One Christmas Eve, a very long time ago, before Big Sister was born, Granny and Grandad prepared a special Christmas Dinner for their friends who were invited over on Christmas Day. It was as close to an English Christmas Dinner as it could be - excepting that the turkey was missing. Great Grandma, Grandad’s mummy, had promised Granny and Grandad that the turkey which had visited their flat on Christmas Eve would be delivered on Christmas Morning, all ready to cook, in time for Christmas Dinner.

We were woken very, very early on Christmas Day by the dawn call to prayer from the mosque over the road. We were a bit tired and grumpy as the church next door had been loudly celebrating the birth of Jesus Christ since midnight and we woke up tired, with the cries of, ‘Praise the Lord!’ and ‘Hallelujah!’; super intense drumming; triangle playing and lastly a bugle clarion call welcoming in Christmas Day still hammering through our heads.  The congregation had only gone home a couple of hours earlier. They would be back later in the day. Meanwhile we got up, made some coffee and sat outside on the balcony to watch the sun rise.

It was a beautiful day. Chilly because of Harmattan but the haze, although quite thick, was somehow lying below us like a fog over nearby swampland. It was white, like snow, and, seeming to emerge from it, the sun was rising through an apricot sky. 

There was very little noise, just the occasional cock crow for even though Lagos was, and still is, a gigantic city many people kept chicken and goats in their yards and very few people then used supermarkets for their meat. It was so cold that we needed wrappers around our shoulders like blankets. We unwrapped all the presents that Father Christmas had managed to deliver to Lagos and after a while went indoors to dust away the fine Sahara sand the Harmattan wind had spread everywhere.
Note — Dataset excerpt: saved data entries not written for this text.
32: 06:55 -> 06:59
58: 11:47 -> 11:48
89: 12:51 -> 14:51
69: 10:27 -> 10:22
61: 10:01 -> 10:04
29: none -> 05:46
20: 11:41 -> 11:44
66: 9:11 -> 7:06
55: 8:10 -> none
We were expecting visitors so we laid the dining table in the British Christmas style complete with crackers, fake holly and candles – although those weren’t for decoration, we didn't trust the electricity to stay on. The invitation had gone out to join us for a meal at 2pm and by 9am Granny was getting worried because there still wasn’t a turkey and roasting a turkey takes at least four hours and the ostrich-sized bird Grandma had brought on Christmas Eve looked big enough to need a whole day to cook in.

“Don’t worry,” said Grandad, “Mum will send it in time.” And she did.
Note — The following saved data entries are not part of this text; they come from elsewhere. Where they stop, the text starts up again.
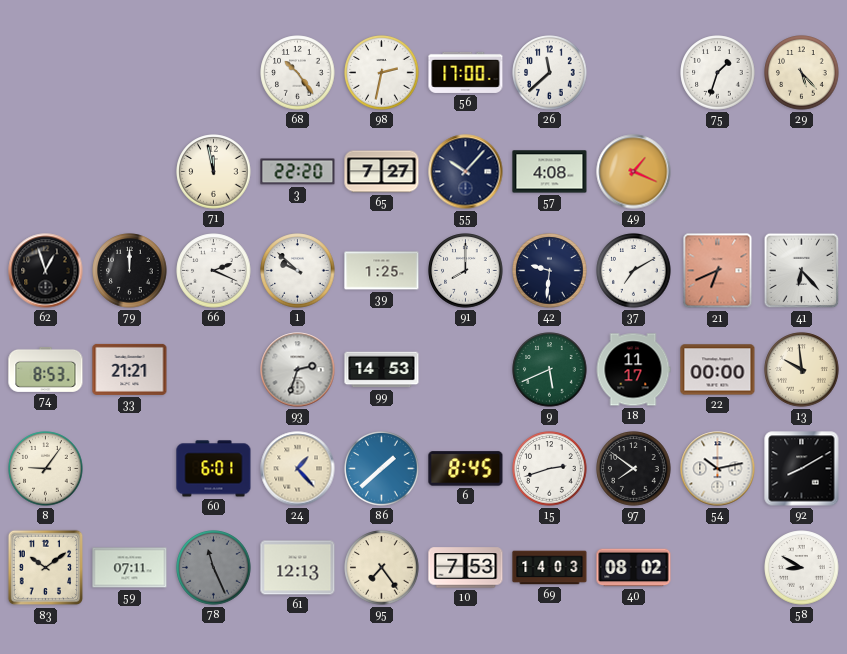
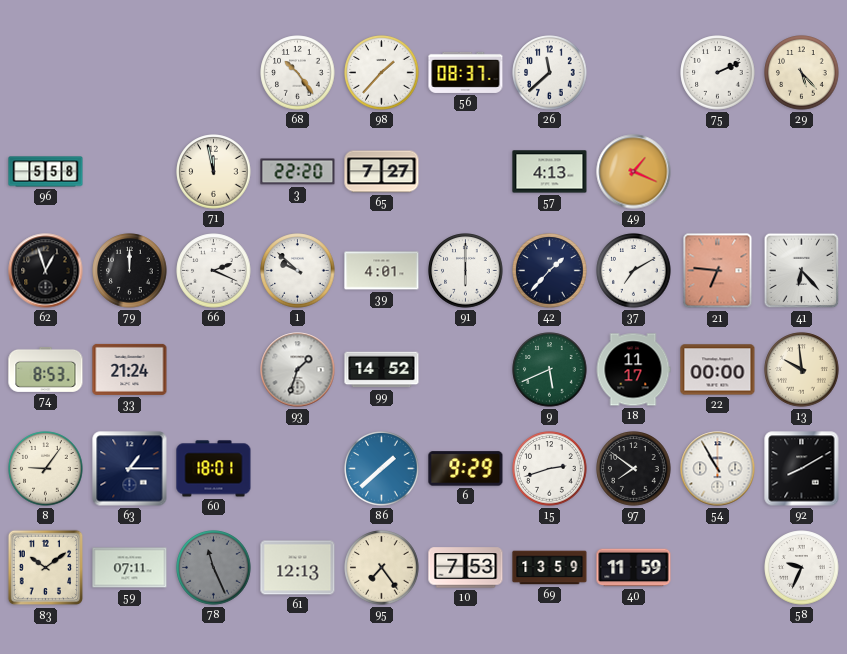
98: 2:32 -> 1:37
56: 17:00 -> 08:37
75: 1:33 -> 2:11
96: none -> 5:58
55: 10:07 -> none
57: 4:08 -> 4:13
39: 1:25 -> 4:01
91: 8:00 -> 6:00
42: 9:31 -> 1:37
21: 6:41 -> 6:46
33: 21:21 -> 21:24
93: 2:33 -> 1:33
99: 14:53 -> 14:52
63: none -> 1:15
60: 6:01 -> 18:01
24: 1:23 -> none
6: 8:45 -> 9:29
54: 10:13 -> 10:55
69: 14:03 -> 13:59
40: 08:02 -> 11:59
58: 8:50 -> 9:34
Just after 9am the compound gate clanged open and Grandma’s car arrived and Muyiwa, having dropped Grandma and her household at church, had one last task to do before he could rest for a few hours. Being Muslim, no one expected him to join everyone else in church. His last Christmas morning task was to deliver our turkey.
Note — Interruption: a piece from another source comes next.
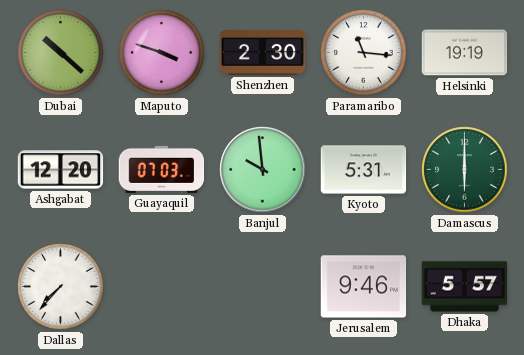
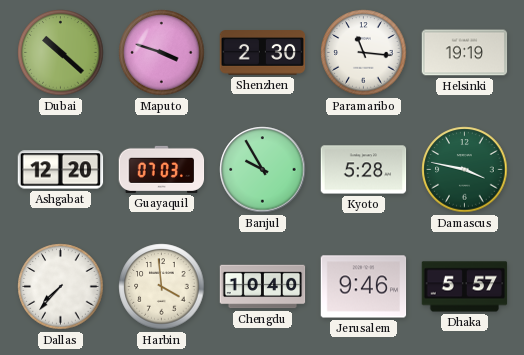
Banjul: 9:59 -> 9:55
Kyoto: 5:31 -> 5:28
Damascus: 6:00 -> 3:47
Harbin: none -> 3:59
Chengdu: none -> 10:40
We watched him take a big silver bowl out of the car boot.  The bowl contained a turkey shaped mound under a green and white checked tea towel. “See,” said Grandad to Granny, “I told you not to worry,” and Grandad fetched the bowl from Muyiwa and brought it into the kitchen.

“For your soup,” said Muyiwa, which Granny thought was a little odd. “Merry Christmas!! O dabọ! Goodbye!” he said and left.

“It’s heavy,” said Grandad as he put down the bowl and Granny began to worry whether there was enough time to roast the bird.

 “Let’s get it stuffed quickly and in the oven,” said Granny and Grandad took the green and white checked cloth from the bowl.

The turkey lay there, ready for cooking … chopped up into a million little pieces!!!

“Oh no!” groaned Granny, understanding now why Muyiwa had said, “For your soup.” For Nigerians would be preparing soups (stews), fried meats, fried plantain, jollof rice and salads for their Christmas meals, not stuffed roast fowl, roast root vegetables, boiled greens, bread sauce, gravy and the like.

“Oh no,” Granny groaned again and fetched the waiting stuffing and began to reassemble the turkey pieces around the stuffing mound. It wasn’t quite anatomically correct by the time she stood back to admire her handiwork, but by the time it had been held together with bacon rashers it would do and it was getting late.

Amazingly, but probably because the turkey had been chopped into pieces, everything was roasted and ready for 2pm. Granny and Grandad were hungry by now and a little dizzy from the drinks they had enjoyed whilst waiting for their guests to arrive. Two o’clock came and went. Three o’clock passed. At quarter to four Granny and Grandad could wait no longer. The smell of the roast meal now mingled with the smell of neighbours cooking their meals and Granny and Grandad were starving.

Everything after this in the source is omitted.